Worm Capital’s Arne Alsin Is Still Bullish on Tesla

His hedge fund gained almost 30 percent in March, with Tesla stock making up half of the portfolio.

Bing Guan/Bloomberg

Bing Guan/Bloomberg

Elon Musk’s recent Twitter antics — including taking a 9 percent stake in the social media firm, changing his mind about joining its board, and then threatening to buy the whole company — appear to have unnerved some Tesla shareholders.

To wit, Tesla’s stock is down about 13 percent since Musk’s stake in Twitter was reported on April 4.

But while short sellers are crowing about the latest plunge, Tesla still has its stalwart defenders, like Arne Alsin’s Worm Capital.
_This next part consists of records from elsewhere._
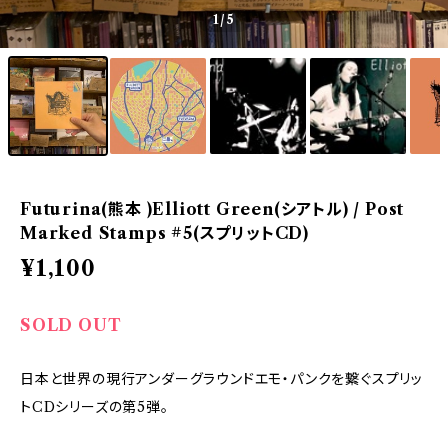
1
/5
Futurina(熊本 )Elliott Green(シアトル) / Post
Marked Stamps #5(スプリットCD)
¥1,100
SOLD OUT
日本と世界の現行アンダーグラウンドエモ・パンクを繋ぐスプリッ
トCDシリーズの第5弾。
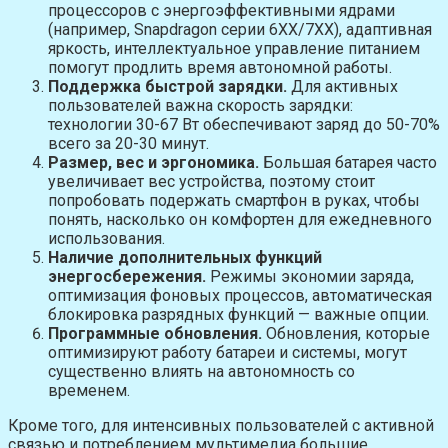
процессоров с энергоэффективными ядрами
(например, Snapdragon серии 6XX/7XX), адаптивная
яркость, интеллектуальное управление питанием
помогут продлить время автономной работы.
Поддержка быстрой зарядки.
Для активных
пользователей важна скорость зарядки:
технологии 30-67 Вт обеспечивают заряд до 50-70%
всего за 20-30 минут.
Размер, вес и эргономика.
Большая батарея часто
увеличивает вес устройства, поэтому стоит
попробовать подержать смартфон в руках, чтобы
понять, насколько он комфортен для ежедневного
использования.
Наличие дополнительных функций
энергосбережения.
Режимы экономии заряда,
оптимизация фоновых процессов, автоматическая
блокировка разрядных функций — важные опции.
Программные обновления.
Обновления, которые
оптимизируют работу батареи и системы, могут
существенно влиять на автономность со
временем.
Кроме того, для интенсивных пользователей с активной
связью и потреблением мультимедиа большие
At the end of the year, Tesla accounted for 48 percent of Worm’s publicly traded equity portfolio, according to filings with the Securities and Exchange Commission. And according to the firm’s recent quarterly letter to investors, Worm Capital has become “increasingly bullish” on Tesla, having added to its stake during the first quarter.
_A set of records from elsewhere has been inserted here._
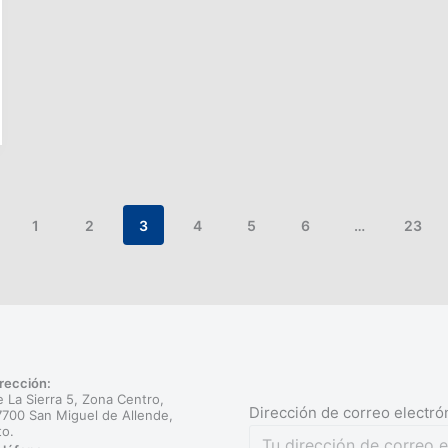
1
2
3
4
5
6
…
23
rección:
 La Sierra 5, Zona Centro,
Dirección de correo electró
700 San Miguel de Allende,
to.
Alsin’s hedge fund jumped 29.35 percent in March, driven by gains in Tesla, its biggest holding, according to the letter to investors. The fund was still down 18.12 percent for the year, but that may have more to do with its second-biggest position, Spotify. While Tesla was up about 2 percent through the end of March, Spotify had fallen 35 percent — with some of the decline due to the controversy over its Joe Rogan podcasts.

“At a high level, we believe Tesla is on a path to dominate the S&P 500,” Alsin wrote investors. “Much like Amazon emerged from the Nasdaq Bubble and the Financial Crisis, we think Tesla has at least another 10 years of growth ahead, and it is just now hitting its inflection point of accelerated, rapid growth.”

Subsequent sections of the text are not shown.